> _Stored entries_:
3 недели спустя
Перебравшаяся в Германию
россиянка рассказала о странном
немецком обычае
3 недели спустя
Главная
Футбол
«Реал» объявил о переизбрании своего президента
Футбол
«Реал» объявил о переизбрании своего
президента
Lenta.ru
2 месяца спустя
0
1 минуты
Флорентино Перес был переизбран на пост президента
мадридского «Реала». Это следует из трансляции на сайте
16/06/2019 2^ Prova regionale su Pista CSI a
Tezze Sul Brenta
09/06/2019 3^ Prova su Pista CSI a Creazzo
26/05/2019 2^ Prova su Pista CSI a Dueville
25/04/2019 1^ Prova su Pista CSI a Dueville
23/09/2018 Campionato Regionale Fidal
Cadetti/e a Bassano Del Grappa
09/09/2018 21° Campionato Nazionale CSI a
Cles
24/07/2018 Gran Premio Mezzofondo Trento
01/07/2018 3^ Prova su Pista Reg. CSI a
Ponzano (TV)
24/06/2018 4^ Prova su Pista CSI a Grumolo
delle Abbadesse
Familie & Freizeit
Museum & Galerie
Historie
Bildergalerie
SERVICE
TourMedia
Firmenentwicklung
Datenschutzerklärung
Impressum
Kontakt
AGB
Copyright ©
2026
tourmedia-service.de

...

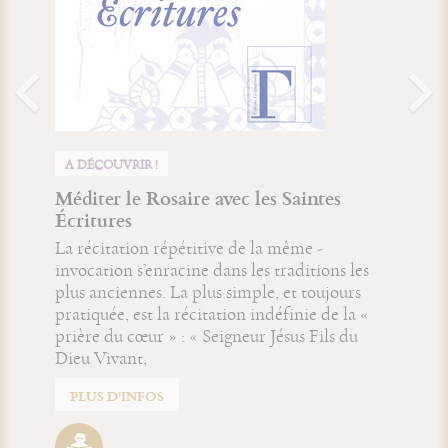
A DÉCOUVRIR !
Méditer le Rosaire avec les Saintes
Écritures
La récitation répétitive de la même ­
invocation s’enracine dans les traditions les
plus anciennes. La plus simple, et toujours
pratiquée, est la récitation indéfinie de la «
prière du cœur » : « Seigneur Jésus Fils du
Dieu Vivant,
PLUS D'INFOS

--

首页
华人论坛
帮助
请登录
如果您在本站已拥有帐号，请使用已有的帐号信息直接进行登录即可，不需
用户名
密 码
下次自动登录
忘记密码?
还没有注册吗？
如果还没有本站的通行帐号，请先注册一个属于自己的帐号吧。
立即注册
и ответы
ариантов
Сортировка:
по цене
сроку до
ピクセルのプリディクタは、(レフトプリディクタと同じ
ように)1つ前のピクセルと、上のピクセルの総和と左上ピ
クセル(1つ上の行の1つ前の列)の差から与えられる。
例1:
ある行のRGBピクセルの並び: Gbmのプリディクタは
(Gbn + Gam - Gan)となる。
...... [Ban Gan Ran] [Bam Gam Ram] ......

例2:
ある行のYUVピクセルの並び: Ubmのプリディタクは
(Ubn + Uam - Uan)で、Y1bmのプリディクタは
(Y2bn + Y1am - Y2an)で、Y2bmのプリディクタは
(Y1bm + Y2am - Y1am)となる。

> _Task brief_: The output should be exactly the lines above from the line containing "invocation s’enracine dans les traditions les" to the line containing "PLUS D'INFOS", inclusive, with no other lines.

> _Solved problem_:
invocation s’enracine dans les traditions les
plus anciennes. La plus simple, et toujours
pratiquée, est la récitation indéfinie de la «
prière du cœur » : « Seigneur Jésus Fils du
Dieu Vivant,
PLUS D'INFOS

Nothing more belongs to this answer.